BEGIN Source data

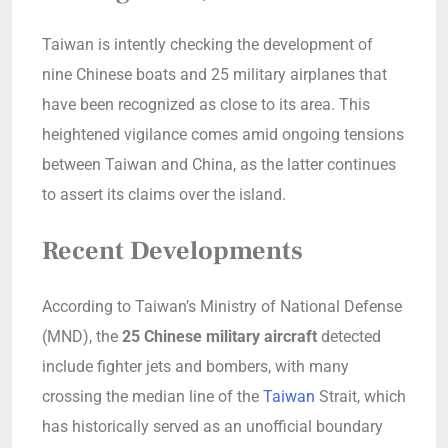
Taiwan is intently checking the development of
nine Chinese boats and 25 military airplanes that
have been recognized as close to its area. This
heightened vigilance comes amid ongoing tensions
between Taiwan and China, as the latter continues
to assert its claims over the island.
Recent Developments
According to Taiwan’s Ministry of National Defense
(MND), the
25 Chinese military aircraft
detected
include fighter jets and bombers, with many
crossing the median line of the
Taiwan
Strait, which
has historically served as an unofficial boundary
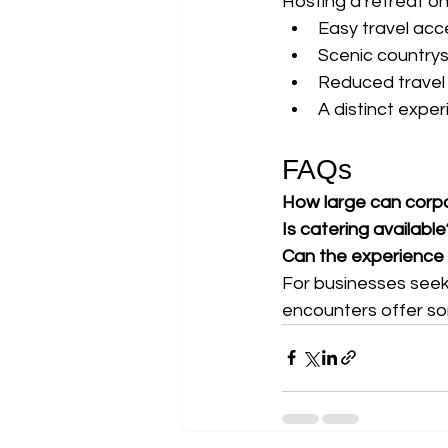
Hosting a retreat o
Easy travel acc
Scenic countrys
Reduced travel
A distinct expe
FAQs
How large can corp
Is catering available
Can the experience
For businesses seek
encounters offer som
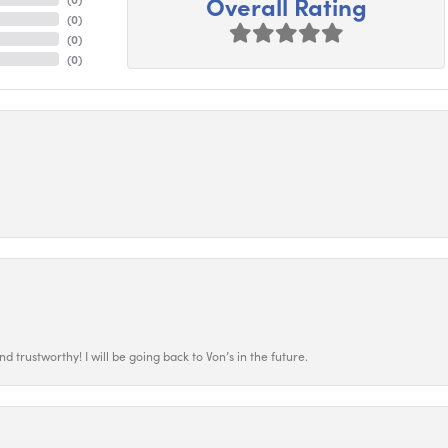
Overall Rating
(
0
)
(
0
)
(
0
)
 trustworthy! I will be going back to Von’s in the future.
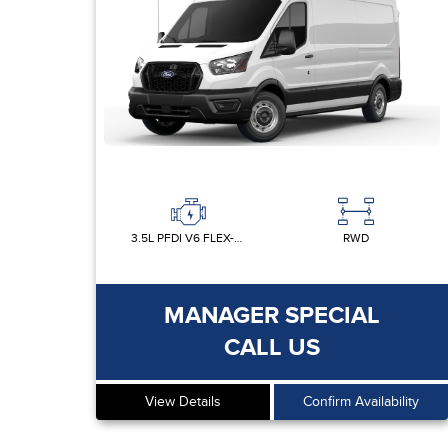
3.5L PFDI V6 FLEX-FUEL
RWD
MANAGER SPECIAL
CALL US
View Details
Confirm Availability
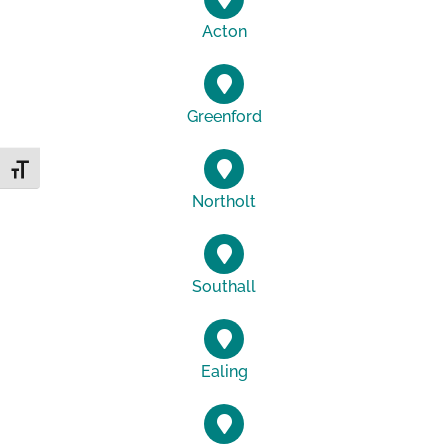
Acton
Greenford
Toggle Font size
Northolt
Southall
Ealing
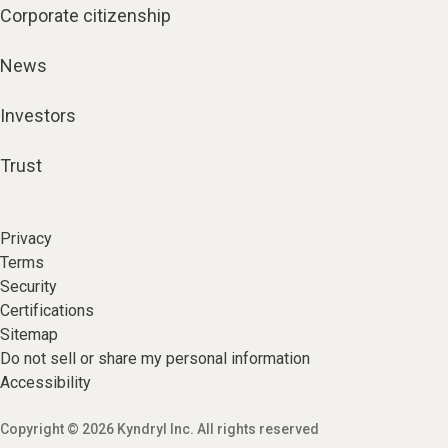
Corporate citizenship
News
Investors
Trust
Privacy
Terms
Security
Certifications
Sitemap
Do not sell or share my personal information
Accessibility
Copyright © 2026 Kyndryl Inc. All rights reserved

END Source data

Exercise:
In your answer, print the entries above exactly, with the pictures left out.

Completed task:
Taiwan is intently checking the development of
nine Chinese boats and 25 military airplanes that
have been recognized as close to its area. This
heightened vigilance comes amid ongoing tensions
between Taiwan and China, as the latter continues
to assert its claims over the island.
Recent Developments
According to Taiwan’s Ministry of National Defense
(MND), the
25 Chinese military aircraft
detected
include fighter jets and bombers, with many
crossing the median line of the
Taiwan
Strait, which
has historically served as an unofficial boundary
Hosting a retreat o
Easy travel acc
Scenic countrys
Reduced travel
A distinct expe
FAQs
How large can corp
Is catering available
Can the experience
For businesses seek
encounters offer som
Overall Rating
(
0
)
(
0
)
(
0
)
 trustworthy! I will be going back to Von’s in the future.
3.5L PFDI V6 FLEX-FUEL
RWD
MANAGER SPECIAL
CALL US
View Details
Confirm Availability
Acton
Greenford
Toggle Font size
Northolt
Southall
Ealing
Corporate citizenship
News
Investors
Trust
Privacy
Terms
Security
Certifications
Sitemap
Do not sell or share my personal information
Accessibility
Copyright © 2026 Kyndryl Inc. All rights reserved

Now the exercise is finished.